When I heard that Clyde Caruana rattled on for 165 minutes delivering the annual budget speech for one of the smallest economies in the world, I admit I was grateful for a good excuse to watch three episodes of Lost instead.

For comparison the Chinese Communist Party Congress meets every 5 years and the President’s key-note speech last Sunday explained the economic plan for the next half a decade for the most populous country in the world. There are very few merits in Xi Jinping’s policies but to his credit it takes him less than 120 minutes to read them out.

Speaking of the budget, albeit tangentially. Someone sent me a screenshot of my blog carrying advertising from the finance ministry promoting the government’s economic program. The screenshot came with a “Really?” perhaps hinting at the irony that after all I say I’m happy to take the government’s money.

Although most people would know this, for those who don’t I’d like to make it clear that I do not take bookings for advertising from the government. Nor indeed do I take bookings for advertising from anyone at all. I don’t take bookings for advertising not because I wouldn’t like to earn a living but because given my editorial line I want no one to think that, really, I might function under the influence of advertisers.

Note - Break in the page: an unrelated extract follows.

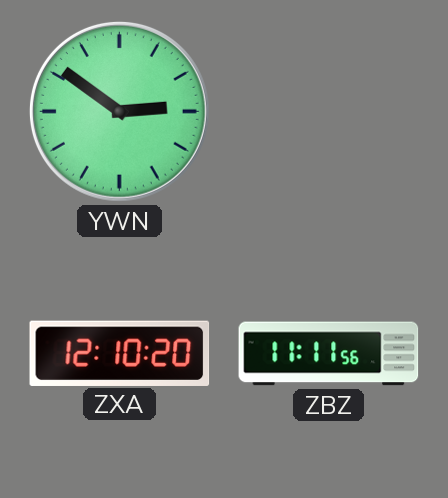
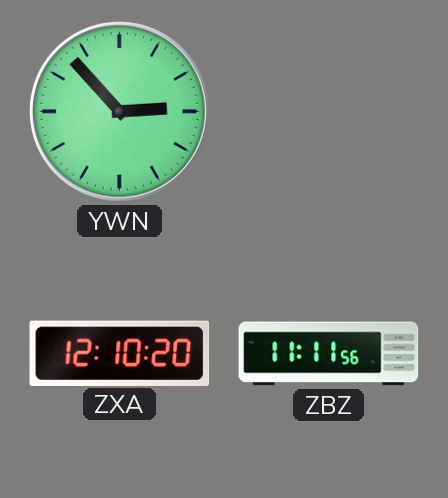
YWN: 2:51 -> 2:53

The ads you see on the website are placed by Google Ads that generates for this website at current rates something like €150 per month. It may not sound like much but it’s around 10% of the entire revenue of the website so it’s hard to simply switch off just in case a government advert leaks through.

I do get the option to filter out adverts but only after they first appear and there’s no fool-proof way of blocking beforehand any possible version of the description they apply to their adverts.

I’m sorry if I hurt your eyes with all-pervasive government propaganda and I promise you I do my best to avoid it.

Anyway, I’m back. Sort of. Apologies for the silence and thank you for checking in again.